Nationally: Obama's White House systematically delayed a series of rules on the environment, worker safety and health care until after the 2012 election to ensure they weren't points of contention in the race. [WaPost]

-> Former Arkansas Gov. Mike Huckabee may run for president again and his supporters are touting polls showing him ahead in Iowa and South Carolina. [WaPost]

-> American intelligence officials say they may never know the extent of secrets that former contractor Edward Snowden may have lifted from the NSA. [NYTimes]

-> It's easier for a politician to come out as gay than to admit being an atheist. A look at the new taboo in American politics. [Politico]

-> China has successfully landed an unmanned craft on the Moon, the first human contact with the soil since 1976. Only the United States and Russia have accomplished the feat before. [Reuters]

Where are they?

SL Co.

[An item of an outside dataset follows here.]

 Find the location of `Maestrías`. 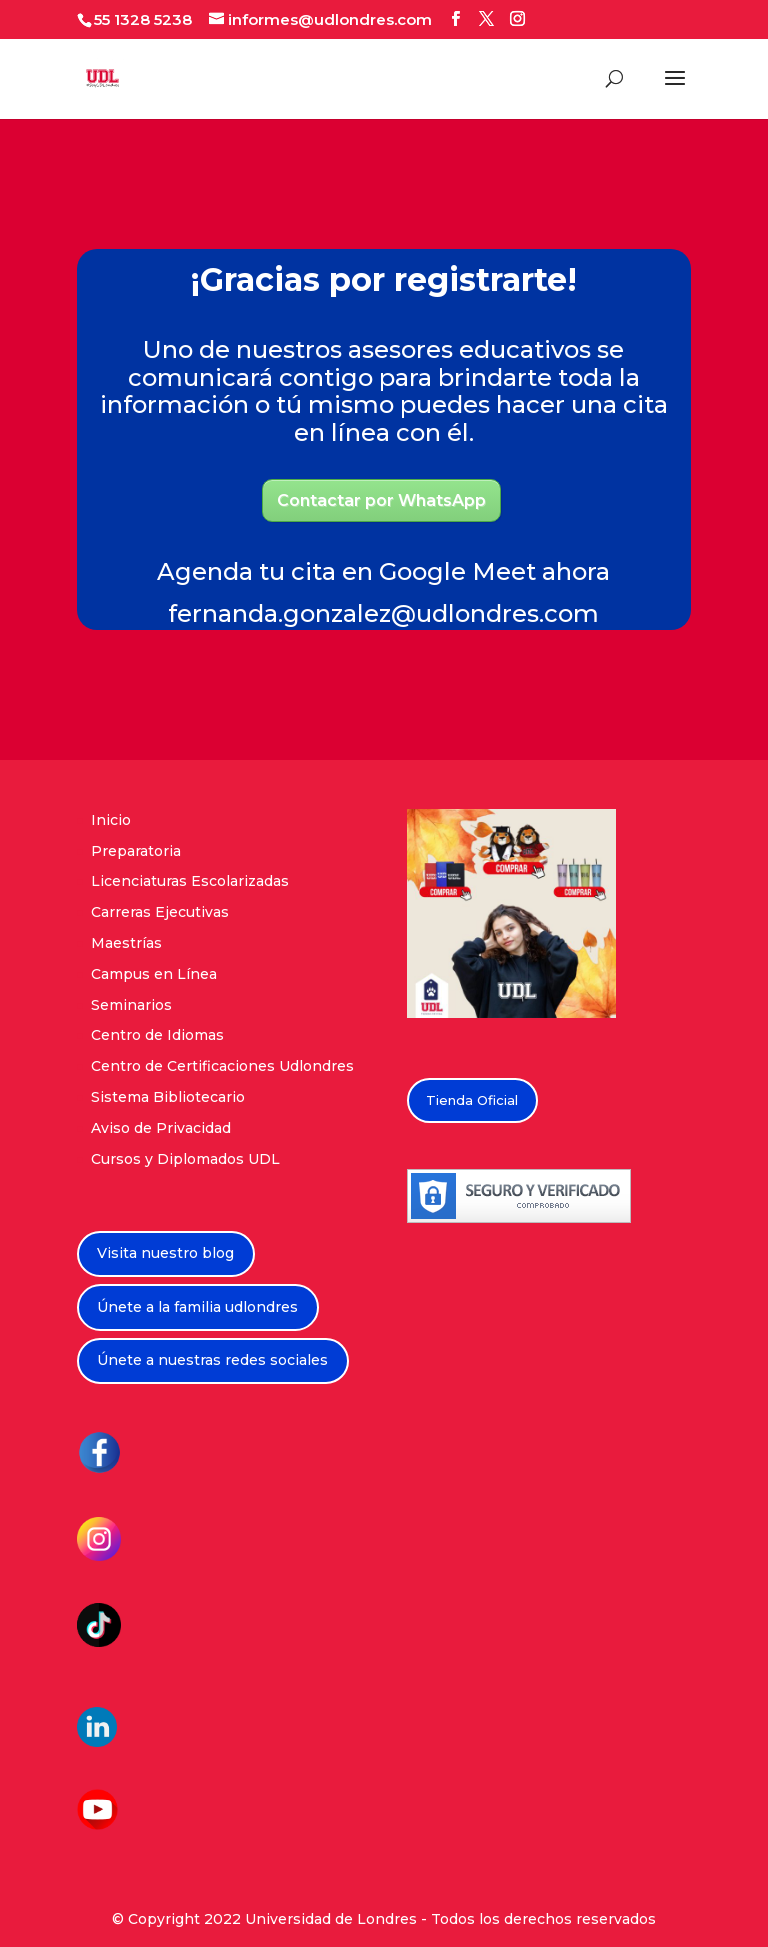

Mayor Ben McAdams holds a Cabinet Meeting, meets with House Speaker Rebecca Lockhart, lunches with West Jordan Mayor-Elect Kim Rolfe, attends Murray Mayor Dan Snarr's Years of Service event and meets with Brighton High School's Girls Soccer Team.

SLC Mayor Ralph Becker hits the Salt Lake City Employee Appreciation Holiday lunch and attends an Airport Redevelopment Briefing.

WVC Mayor Mike Winder visits with 2nd graders at Granger Elementary, attends a holiday choir concert at Granger High School and stops by the Neighborhood Watch Holiday Open House.

President Barack Obama meets with Treasury Secretary Jack Lew at the White House.